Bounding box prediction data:
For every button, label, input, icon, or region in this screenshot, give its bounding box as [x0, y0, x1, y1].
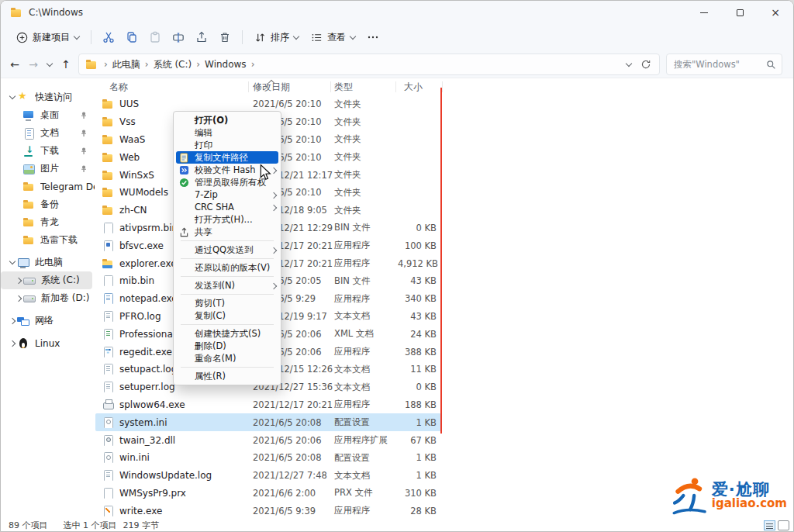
up-button[interactable]: ↑ [57, 54, 75, 74]
context-menu: 打开(O)编辑打印复制文件路径校验文件 Hash管理员取得所有权7-ZipCRC… [173, 111, 281, 385]
chevron-down-icon[interactable] [7, 261, 17, 264]
chevron-right-icon[interactable] [13, 296, 23, 301]
search-box[interactable] [666, 54, 782, 75]
history-dropdown-button[interactable] [43, 54, 57, 74]
context-menu-item[interactable]: 还原以前的版本(V) [174, 261, 281, 274]
paste-icon [149, 31, 161, 43]
sidebar-item-linux[interactable]: Linux [1, 334, 95, 352]
minimize-button[interactable] [686, 1, 722, 24]
file-row[interactable]: write.exe2021/6/5 9:39应用程序28 KB [95, 502, 441, 520]
context-menu-item[interactable]: 通过QQ发送到 [174, 244, 281, 256]
file-row[interactable]: win.ini2021/6/5 20:08配置设置1 KB [95, 449, 441, 467]
back-button[interactable]: ← [5, 54, 24, 74]
cut-button[interactable] [97, 27, 120, 47]
context-menu-item[interactable]: 属性(R) [174, 370, 281, 382]
chevron-right-icon[interactable] [13, 278, 23, 283]
column-header-type[interactable]: 类型 [334, 81, 353, 94]
file-row[interactable]: system.ini2021/6/5 20:08配置设置1 KB [95, 413, 441, 431]
address-dropdown-icon[interactable] [626, 60, 632, 66]
context-menu-item[interactable]: 发送到(N) [174, 279, 281, 292]
file-size: 24 KB [398, 329, 437, 340]
sidebar-item-new-volume-d[interactable]: 新加卷 (D:) [1, 289, 95, 307]
desktop-icon [22, 110, 35, 121]
file-size: 11 KB [398, 364, 437, 375]
new-item-button[interactable]: 新建项目 [10, 27, 85, 48]
sidebar-item-telegram-desktop[interactable]: Telegram Desktop [1, 178, 95, 195]
admin-shield-icon [179, 178, 189, 188]
file-row[interactable]: splwow64.exe2021/12/17 20:21应用程序188 KB [95, 396, 441, 414]
file-row[interactable]: twain_32.dll2021/6/5 20:06应用程序扩展67 KB [95, 431, 441, 449]
delete-button[interactable] [213, 27, 236, 47]
sidebar-item-downloads[interactable]: 下载 [1, 142, 95, 160]
context-menu-item[interactable]: 打开(O) [174, 114, 281, 126]
context-menu-item[interactable]: 复制文件路径 [176, 151, 278, 164]
watermark-title: 爱·尬聊 [712, 481, 787, 498]
file-row[interactable]: WindowsUpdate.log2021/12/27 7:48文本文档1 KB [95, 467, 441, 485]
file-type: 应用程序扩展 [334, 434, 398, 446]
context-menu-item[interactable]: 7-Zip [174, 188, 281, 201]
chevron-down-icon [47, 60, 53, 66]
search-input[interactable] [667, 59, 782, 70]
details-view-toggle[interactable] [764, 520, 775, 530]
toolbar-divider [242, 30, 243, 44]
chevron-down-icon[interactable] [7, 96, 17, 98]
sidebar-item-network[interactable]: 网络 [1, 312, 95, 330]
file-date: 2021/6/6 2:00 [253, 488, 334, 499]
chevron-right-icon[interactable] [7, 341, 17, 346]
context-menu-item[interactable]: 复制(C) [174, 309, 281, 322]
copy-button[interactable] [120, 27, 143, 47]
file-size: 28 KB [398, 506, 437, 516]
context-menu-item[interactable]: 创建快捷方式(S) [174, 327, 281, 340]
address-bar[interactable]: ›此电脑›系统 (C:)›Windows› [78, 54, 660, 75]
sidebar-item-documents[interactable]: 文档 [1, 124, 95, 142]
download-icon [22, 146, 35, 157]
breadcrumb-item[interactable]: Windows [205, 59, 247, 70]
maximize-button[interactable] [722, 1, 758, 24]
sidebar-item-system-c[interactable]: 系统 (C:) [1, 271, 92, 289]
file-name: splwow64.exe [102, 399, 253, 410]
drive-icon [23, 275, 36, 286]
context-menu-item-label: 7-Zip [195, 189, 218, 200]
sidebar-item-quick-access[interactable]: 快速访问 [1, 88, 95, 106]
close-button[interactable]: × [758, 1, 793, 24]
sidebar-item-desktop[interactable]: 桌面 [1, 106, 95, 124]
context-menu-item[interactable]: 重命名(M) [174, 352, 281, 364]
file-row[interactable]: WMSysPr9.prx2021/6/6 2:00PRX 文件310 KB [95, 485, 441, 503]
column-header-size[interactable]: 大小 [404, 81, 423, 94]
sidebar-item-backup[interactable]: 备份 [1, 195, 95, 213]
sidebar-item-this-pc[interactable]: 此电脑 [1, 254, 95, 271]
sidebar-item-pictures[interactable]: 图片 [1, 160, 95, 178]
thumbnail-view-toggle[interactable] [778, 520, 789, 530]
sidebar: 快速访问桌面文档下载图片Telegram Desktop备份青龙迅雷下载此电脑系… [1, 78, 95, 519]
config-icon [102, 417, 114, 428]
menu-separator [181, 367, 274, 368]
context-menu-item[interactable]: 删除(D) [174, 340, 281, 352]
hash-verify-icon [179, 165, 189, 175]
breadcrumb-item[interactable]: 此电脑 [112, 58, 140, 71]
share-button[interactable] [190, 27, 213, 47]
column-header-name[interactable]: 名称 [109, 81, 128, 94]
menu-separator [181, 276, 274, 277]
breadcrumb-item[interactable]: 系统 (C:) [154, 58, 192, 71]
view-button[interactable]: 查看 [305, 27, 361, 48]
forward-button[interactable]: → [24, 54, 43, 74]
context-menu-item[interactable]: 剪切(T) [174, 297, 281, 309]
submenu-arrow-icon [271, 202, 276, 212]
sidebar-item-thunder-download[interactable]: 迅雷下载 [1, 231, 95, 249]
context-menu-item[interactable]: CRC SHA [174, 201, 281, 213]
file-size: 188 KB [398, 399, 437, 410]
context-menu-item[interactable]: 打开方式(H)... [174, 213, 281, 226]
sort-button[interactable]: 排序 [248, 27, 305, 48]
sidebar-item-qinglong[interactable]: 青龙 [1, 213, 95, 231]
pin-icon [79, 147, 88, 155]
context-menu-item[interactable]: 编辑 [174, 126, 281, 139]
context-menu-item[interactable]: 打印 [174, 139, 281, 151]
rename-button[interactable] [167, 27, 190, 47]
more-button[interactable] [361, 27, 385, 47]
file-size: 0 KB [398, 223, 437, 233]
toolbar-divider [91, 30, 91, 44]
refresh-icon[interactable] [640, 59, 651, 70]
paste-button[interactable] [143, 27, 167, 47]
context-menu-item[interactable]: 共享 [174, 226, 281, 238]
chevron-right-icon[interactable] [7, 319, 17, 323]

> TASK OBJECTIVE
Write out all the records again, exactly, minus any pictures.

> TASK RESPONSE
For every button, label, input, icon, or region in this screenshot, give its bounding box as [x0, y0, x1, y1].
up-button[interactable]: ↑ [57, 54, 75, 74]
context-menu: 打开(O)编辑打印复制文件路径校验文件 Hash管理员取得所有权7-ZipCRC… [173, 111, 281, 385]
chevron-down-icon[interactable] [7, 261, 17, 264]
chevron-right-icon[interactable] [13, 296, 23, 301]
search-box[interactable] [666, 54, 782, 75]
history-dropdown-button[interactable] [43, 54, 57, 74]
context-menu-item[interactable]: 还原以前的版本(V) [174, 261, 281, 274]
paste-icon [149, 31, 161, 43]
sidebar-item-linux[interactable]: Linux [1, 334, 95, 352]
minimize-button[interactable] [686, 1, 722, 24]
file-row[interactable]: write.exe2021/6/5 9:39应用程序28 KB [95, 502, 441, 520]
context-menu-item[interactable]: 通过QQ发送到 [174, 244, 281, 256]
file-row[interactable]: win.ini2021/6/5 20:08配置设置1 KB [95, 449, 441, 467]
back-button[interactable]: ← [5, 54, 24, 74]
cut-button[interactable] [97, 27, 120, 47]
context-menu-item[interactable]: 属性(R) [174, 370, 281, 382]
chevron-right-icon[interactable] [13, 278, 23, 283]
column-header-type[interactable]: 类型 [334, 81, 353, 94]
file-row[interactable]: system.ini2021/6/5 20:08配置设置1 KB [95, 413, 441, 431]
address-dropdown-icon[interactable] [626, 60, 632, 66]
context-menu-item[interactable]: 发送到(N) [174, 279, 281, 292]
file-size: 24 KB [398, 329, 437, 340]
sidebar-item-new-volume-d[interactable]: 新加卷 (D:) [1, 289, 95, 307]
desktop-icon [22, 110, 35, 121]
file-size: 11 KB [398, 364, 437, 375]
new-item-button[interactable]: 新建项目 [10, 27, 85, 48]
sidebar-item-telegram-desktop[interactable]: Telegram Desktop [1, 178, 95, 195]
admin-shield-icon [179, 178, 189, 188]
file-row[interactable]: splwow64.exe2021/12/17 20:21应用程序188 KB [95, 396, 441, 414]
file-row[interactable]: twain_32.dll2021/6/5 20:06应用程序扩展67 KB [95, 431, 441, 449]
delete-button[interactable] [213, 27, 236, 47]
sidebar-item-downloads[interactable]: 下载 [1, 142, 95, 160]
context-menu-item[interactable]: 打开(O) [174, 114, 281, 126]
context-menu-item[interactable]: 复制文件路径 [176, 151, 278, 164]
watermark-title: 爱·尬聊 [712, 481, 787, 498]
file-row[interactable]: WindowsUpdate.log2021/12/27 7:48文本文档1 KB [95, 467, 441, 485]
file-type: 应用程序扩展 [334, 434, 398, 446]
context-menu-item[interactable]: 7-Zip [174, 188, 281, 201]
chevron-down-icon [47, 60, 53, 66]
search-input[interactable] [667, 59, 782, 70]
details-view-toggle[interactable] [764, 520, 775, 530]
toolbar-divider [242, 30, 243, 44]
chevron-down-icon[interactable] [7, 96, 17, 98]
sidebar-item-network[interactable]: 网络 [1, 312, 95, 330]
file-date: 2021/6/6 2:00 [253, 488, 334, 499]
chevron-right-icon[interactable] [7, 341, 17, 346]
context-menu-item[interactable]: 复制(C) [174, 309, 281, 322]
copy-button[interactable] [120, 27, 143, 47]
file-size: 28 KB [398, 506, 437, 516]
context-menu-item[interactable]: 创建快捷方式(S) [174, 327, 281, 340]
address-bar[interactable]: ›此电脑›系统 (C:)›Windows› [78, 54, 660, 75]
sidebar-item-documents[interactable]: 文档 [1, 124, 95, 142]
download-icon [22, 146, 35, 157]
breadcrumb-item[interactable]: Windows [205, 59, 247, 70]
maximize-button[interactable] [722, 1, 758, 24]
sidebar-item-system-c[interactable]: 系统 (C:) [1, 271, 92, 289]
file-name: splwow64.exe [102, 399, 253, 410]
drive-icon [23, 275, 36, 286]
context-menu-item-label: 7-Zip [195, 189, 218, 200]
sidebar-item-quick-access[interactable]: 快速访问 [1, 88, 95, 106]
close-button[interactable]: × [758, 1, 793, 24]
sidebar-item-desktop[interactable]: 桌面 [1, 106, 95, 124]
context-menu-item[interactable]: 重命名(M) [174, 352, 281, 364]
file-row[interactable]: WMSysPr9.prx2021/6/6 2:00PRX 文件310 KB [95, 485, 441, 503]
column-header-size[interactable]: 大小 [404, 81, 423, 94]
sidebar-item-backup[interactable]: 备份 [1, 195, 95, 213]
sidebar-item-this-pc[interactable]: 此电脑 [1, 254, 95, 271]
sidebar-item-pictures[interactable]: 图片 [1, 160, 95, 178]
thumbnail-view-toggle[interactable] [778, 520, 789, 530]
sidebar: 快速访问桌面文档下载图片Telegram Desktop备份青龙迅雷下载此电脑系… [1, 78, 95, 519]
config-icon [102, 417, 114, 428]
menu-separator [181, 367, 274, 368]
context-menu-item[interactable]: 删除(D) [174, 340, 281, 352]
hash-verify-icon [179, 165, 189, 175]
breadcrumb-item[interactable]: 此电脑 [112, 58, 140, 71]
share-button[interactable] [190, 27, 213, 47]
column-header-name[interactable]: 名称 [109, 81, 128, 94]
menu-separator [181, 276, 274, 277]
breadcrumb-item[interactable]: 系统 (C:) [154, 58, 192, 71]
view-button[interactable]: 查看 [305, 27, 361, 48]
forward-button[interactable]: → [24, 54, 43, 74]
context-menu-item[interactable]: 剪切(T) [174, 297, 281, 309]
submenu-arrow-icon [271, 202, 276, 212]
sidebar-item-thunder-download[interactable]: 迅雷下载 [1, 231, 95, 249]
context-menu-item[interactable]: CRC SHA [174, 201, 281, 213]
file-size: 188 KB [398, 399, 437, 410]
context-menu-item[interactable]: 打开方式(H)... [174, 213, 281, 226]
sort-button[interactable]: 排序 [248, 27, 305, 48]
sidebar-item-qinglong[interactable]: 青龙 [1, 213, 95, 231]
pin-icon [79, 147, 88, 155]
context-menu-item[interactable]: 编辑 [174, 126, 281, 139]
context-menu-item[interactable]: 打印 [174, 139, 281, 151]
rename-button[interactable] [167, 27, 190, 47]
more-button[interactable] [361, 27, 385, 47]
file-size: 0 KB [398, 223, 437, 233]
toolbar-divider [91, 30, 91, 44]
refresh-icon[interactable] [640, 59, 651, 70]
paste-button[interactable] [143, 27, 167, 47]
context-menu-item[interactable]: 共享 [174, 226, 281, 238]
chevron-right-icon[interactable] [7, 319, 17, 323]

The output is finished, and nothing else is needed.